III. COMPASSIONATE RELEASE STANDARDS

A court's ability to modify a sentence after it has been imposed is limited. Title 18, United States Code, Section 3582(c)(1)(A) allows a court to modify a sentence through "compassionate release." A defendant may directly petition the court for compassionate release "after the defendant has fully exhausted all administrative rights to appeal a failure of the [BOP] to bring a motion on the defendant's behalf or the lapse of 30 days from the receipt of such a request by the warden of the defendant's facility, whichever is earlier." 18 U.S.C. § 3582(c)(1)(A). The court may only reduce the defendant's sentence, however, after considering the factors set forth in Title 18, United States Code, Section 3553(a) to the extent they are applicable, and finding that:

(i) extraordinary and compelling reasons warrant such a reduction; or

(ii) the defendant is at least 70 years of age, has served at least 30 years in prison, pursuant to a sentence imposed under section 3559(c), for the offense or offenses for which the defendant is currently imprisoned, and a determination has been made by the Director of the [BOP] that the defendant is not a danger to the safety of any other person or the community, as provided under section 3142(g);

and that such a reduction is consistent with applicable policy statements issued by the Sentencing Commission[.]
18 U.S.C. § 3582(c)(1)(A). Defendants bear the burden of establishing eligibility for a sentence reduction. United States v. Jones, 836 F.3d 896, 899 (8th Cir. 2016).

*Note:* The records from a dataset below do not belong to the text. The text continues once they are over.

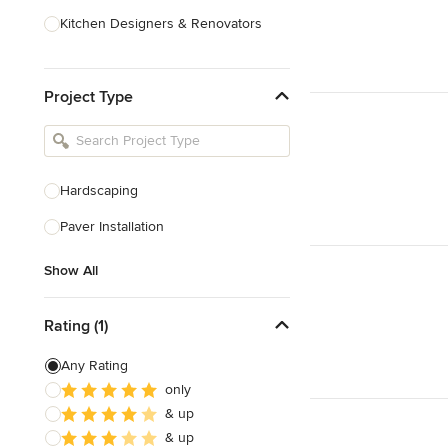
Kitchen Designers & Renovators
Design & Construction
Project Type
Bathroom Designers & Renovators
Joinery & Cabinet Makers
Furniture & Home Decor
Hardscaping
Tile, Stone & Benchtops
Paver Installation
Show All
Show All
Rating (1)
Any Rating
only
& up
& up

The starting point in determining what constitutes "extraordinary and compelling reasons" under Section 3582(c)(1)(A)(i) is the United States Sentencing Guidelines ("USSG") discussing compassionate release issued by the United States Sentencing Commission. See USSG §1B1.13; see also United States v. Rivernider, No. CR10-222, 2019 WL 3816671, at *2 (D. Conn. Aug. 14, 2019). USSG Section 1B1.13 provides extraordinary and compelling reasons exist when the defendant is (1) suffering from a terminal illness; (2) suffering from a serious physical or medical condition, a functional or cognitive impairment, or physically or mentally deterioration due to aging which substantially diminishes the defendant's ability to care for themselves within the facility and from which the defendant is not expected to recover; (3) at least 65 years old, experiencing serious deterioration due to age, and has served at least 10 years or 75 percent of their sentence; (4) experiencing a change in family circumstances, namely the death or incapacitation of the caregiver of the defendant's minor child or the incapacitation of the defendant's spouse who now requires the defendant's care; (5) some other extraordinary and compelling reason as determined by the Director of the BOP.

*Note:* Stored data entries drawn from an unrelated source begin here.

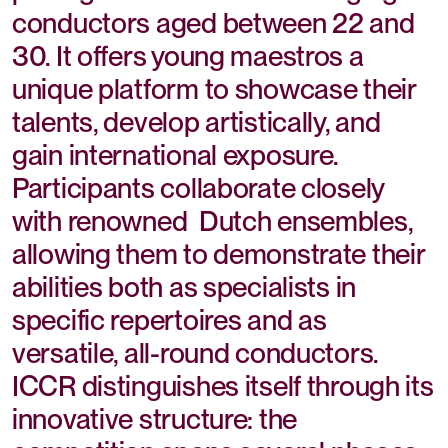
conductors aged between 22 and
30. It offers young maestros a
unique platform to showcase their
talents, develop artistically, and
gain international exposure.
Participants collaborate closely
with renowned Dutch ensembles,
allowing them to demonstrate their
abilities both as specialists in
specific repertoires and as
versatile, all-round conductors.
ICCR distinguishes itself through its
innovative structure: the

Courts are split on whether the policy statement is binding because it predates the First Step Act of 2018's changes to Section 3582(c)(1)(A). Compare United States v. Lynn, No. CR89-0072, 2019 WL 3805349, at *4 (S.D. Ala. Aug. 13, 2019), with United States v. Urkevich, No. CR03-37, 2019 WL 6037391, at *3 (D. Neb. Nov. 14, 2019). This Court has concluded USSG Section 1B1.13, although it is a helpful guidepost, does not restrain a court's assessment of whether extraordinary and compelling reasons exist to release a defendant. See (United States v. Burnside, 6:18-cr-02068-CJW-MAR-1, (Doc. 53, at 6-7) (N.D. Iowa June 18, 2020)) (compiling cases).

IV. DISCUSSION

A. Exhaustion of Administrative Remedies

Section 3582(c)(1)(A) states the court may reduce a defendant's term of imprisonment after the defendant exhausts all their administrative remedies within the BOP or after "the lapse of 30 days from the receipt of such a request by the warden of the defendant's facility, whichever is earlier[.]" Courts differ as to whether a defendant fulfills the exhaustion requirement after 30 days even if the warden denied the defendant's request within 30 days and the defendant did not administratively appeal the denial. Compare, United States v. Arthaloney, No. 8:18CR127, 2020 WL 2571171, at *1 n.1, *2 (D. Neb. May 21, 2020), with United States v. Ingram, No. 14-303(2) (DWF/BRT), 2020 WL 3104643, at *2 (D. Minn. June 11, 2020). This Court has held the plain language of Section 3582(c)(1)(A) does not on its face require a defendant to exhaust administrative appeals "following a denial" or qualify the 30 days provision as only applying after "inaction." See (Burnside, 6:18-cr-02068-CJW-MAR-1, (Doc. 53, at 7-13). Because there is a "strong presumption that the plain language of the statute expresses congressional intent," this Court found defendants are not required to administratively appeal a warden's denial and may fulfill the exhaustion requirement of Section 3582(c)(1)(A) by waiting 30 days from the date the warden receives their request before filing a motion in the courts. Id. (quoting Ardestani v. INS, 502 U.S. 129, 135 (1991)).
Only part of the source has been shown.